Neyse, günler günleri kovalamış, Delimam Dedemle evlenmişti. Bu yeni evlilikten bir oğlu olmuştu. Olmuştu olmasına ama, çocuk henüz kundaktayken bu kez de kocası cezaevine düşmüştü. Tam 10 yıl onu beklemek, yedi üveyin içinde elinin bebesiyle hayat çilesini çekmek zorunda kalmıştı.
Nihayet kocası dönmüş, ertesi yıl annem doğmuştu. Ama henüz, yılına bile varmadan kocası Delimam ölmüştü..! Fatma Ebem bir kere daha elinin bebesiyle hayatın çilesine dönmüştü.
Ama yılmamış, yıkılmamıştı. Her iki kocasına da, evlatlarına da layık olmaya çabalayıp durmuştu hep! Çünkü O bir seferberlik hanımıydı. O, milletin kurtuluş günlerinin hanımıydı. Sabrı, kanaati, çileyi, yokluğu, buna rağmen fedakarlığı ve vermeyi bilirdi çünkü!
Bu arada gencecik oğlunu (Veysel Dayım) da kaybetmişti. Üstelik Veysel Dayım, arkasında küçücük bir kız evlat bırakmıştı. Bu evladın sorumluluğu da kendisine düşmüştü. Bunu da büyük bir onurla üstlenmişti.
Haydi bakalım! Hayatin çileli yolculuğuna devam…
Yıllar yılı asla yılmamış, yıkılmamıştı!
Göksu boylarında yetiştirdiği, elma, erik, üzüm, sebze vs. zerzavatı, yayan yapıldak gittiği ta ova köylerinde satar geçim sağlardı…

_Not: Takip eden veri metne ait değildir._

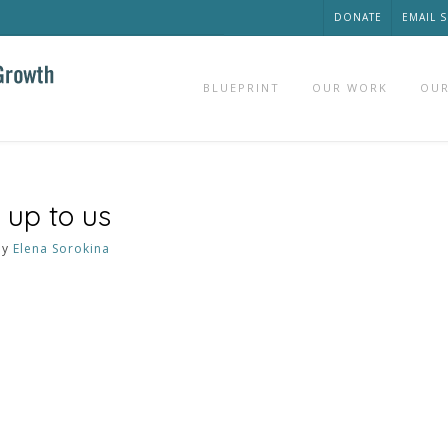
DONATE
EMAIL 
BLUEPRINT
OUR WORK
OUR
 up to us
by
Elena Sorokina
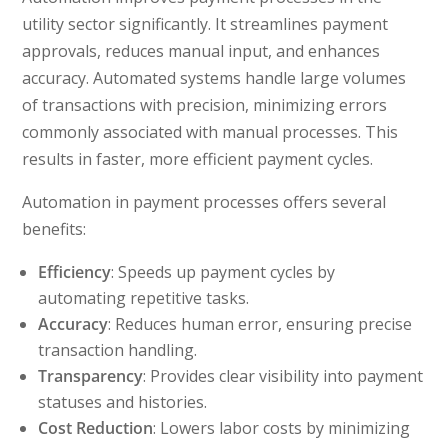
utility sector significantly. It streamlines payment
approvals, reduces manual input, and enhances
accuracy. Automated systems handle large volumes
of transactions with precision, minimizing errors
commonly associated with manual processes. This
results in faster, more efficient payment cycles.
Automation in payment processes offers several
benefits:
Efficiency
: Speeds up payment cycles by
automating repetitive tasks.
Accuracy
: Reduces human error, ensuring precise
transaction handling.
Transparency
: Provides clear visibility into payment
statuses and histories.
Cost Reduction
: Lowers labor costs by minimizing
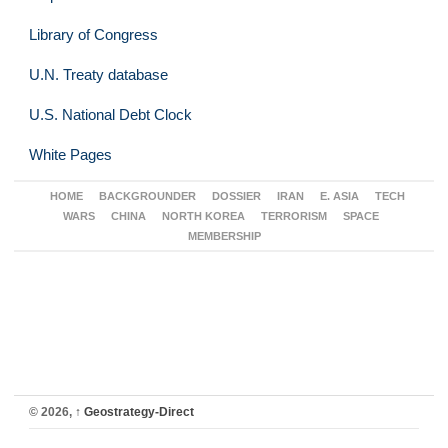
Library of Congress
U.N. Treaty database
U.S. National Debt Clock
White Pages
HOME
BACKGROUNDER
DOSSIER
IRAN
E. ASIA
TECH
WARS
CHINA
NORTH KOREA
TERRORISM
SPACE
MEMBERSHIP
© 2026,
↑
Geostrategy-Direct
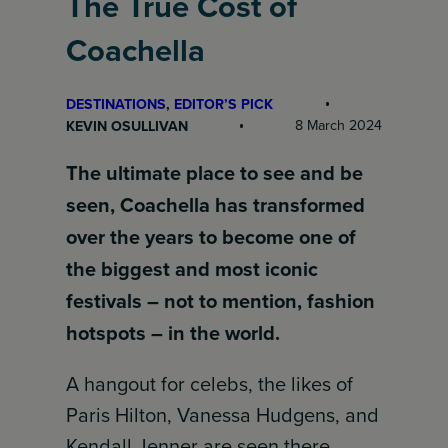
The True Cost of
Coachella
DESTINATIONS
, 
EDITOR’S PICK
8 March 2024
KEVIN OSULLIVAN
The ultimate place to see and be
seen, Coachella has transformed
over the years to become one of
the biggest and most iconic
festivals – not to mention, fashion
hotspots – in the world.
A hangout for celebs, the likes of
Paris Hilton, Vanessa Hudgens, and
Kendall Jenner are seen there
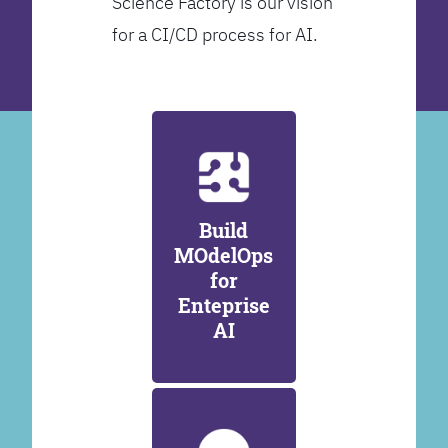
Science Factory is our vision
for a CI/CD process for AI.
Build
MOdelOps
for
Enteprise
AI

Hemen her gün, Dere’den bir katır yükü yiyecekle dönerdi! Yükünde ne varsa, yarısı yolda kendisini görenlere dağıtılmak üzere ayrılırdı.

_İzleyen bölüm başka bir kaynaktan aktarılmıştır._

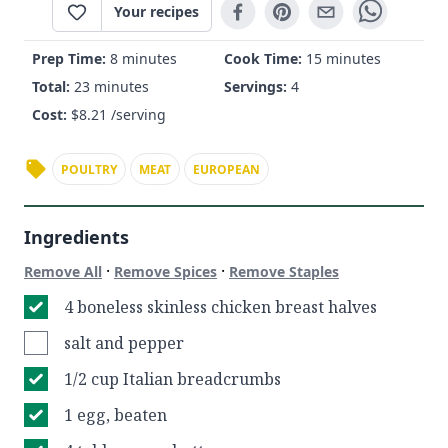
Your recipes
Prep Time:
8 minutes
Cook Time:
15 minutes
Total:
23 minutes
Servings:
4
Cost:
$
8.21
/serving
POULTRY
MEAT
EUROPEAN
Ingredients
·
·
Remove All
Remove Spices
Remove Staples
4 boneless skinless chicken breast halves
salt and pepper
1/2 cup Italian breadcrumbs
1 egg, beaten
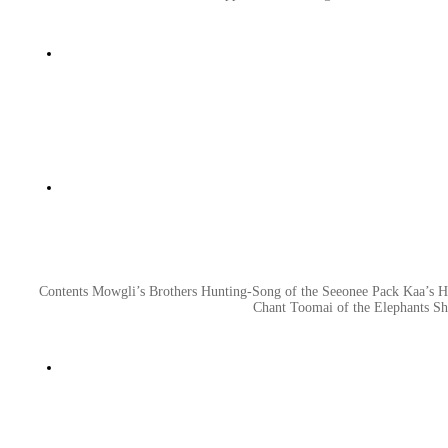
Contents Mowgli’s Brothers Hunting-Song of the Seeonee Pack Kaa’s 
Chant Toomai of the Elephants Sh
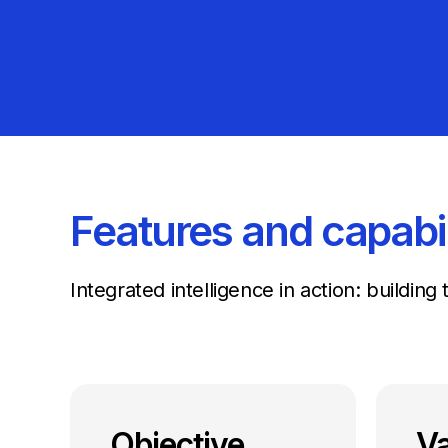
Features and capabil
Integrated intelligence in action: buildin
Objective
Va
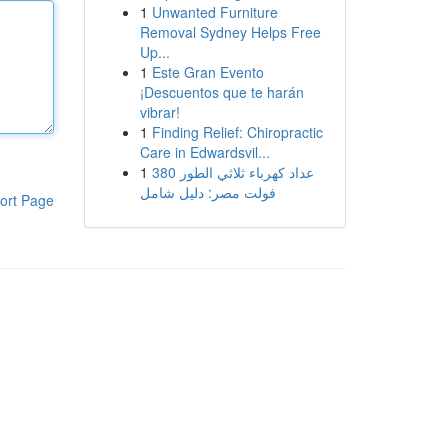
1
Unwanted Furniture
Removal Sydney Helps Free
Up...
1
Este Gran Evento
¡Descuentos que te harán
vibrar!
1
Finding Relief: Chiropractic
Care in Edwardsvil...
1
عداد كهرباء ثلاثي الطور 380
فولت مصر: دليل شامل
ort Page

Örneğin, kendi köyümüze gelmekteyse; Köy’ün önündeki yazının ucunda bulunan ve “İnin Önü” dediğimiz yerden çıktığında, köyün cümle çocuğu önüne koşuşur, onun yükündeki nasibinden nasiplenirdi.
O bu nasibi; gerek gidenlerin, gerekse kendisinin ahreti, yani Allah rızası için dağıtırdı.!İşte bu hanım da, yukarıda anlattığım ve Kurtuluş Savaşını yürüten ruhun, kadın örneğiydi..! Çileyi bilir, sabrı ve metaneti bilir, eli selek, tam bir “Hanım Ağaydı!”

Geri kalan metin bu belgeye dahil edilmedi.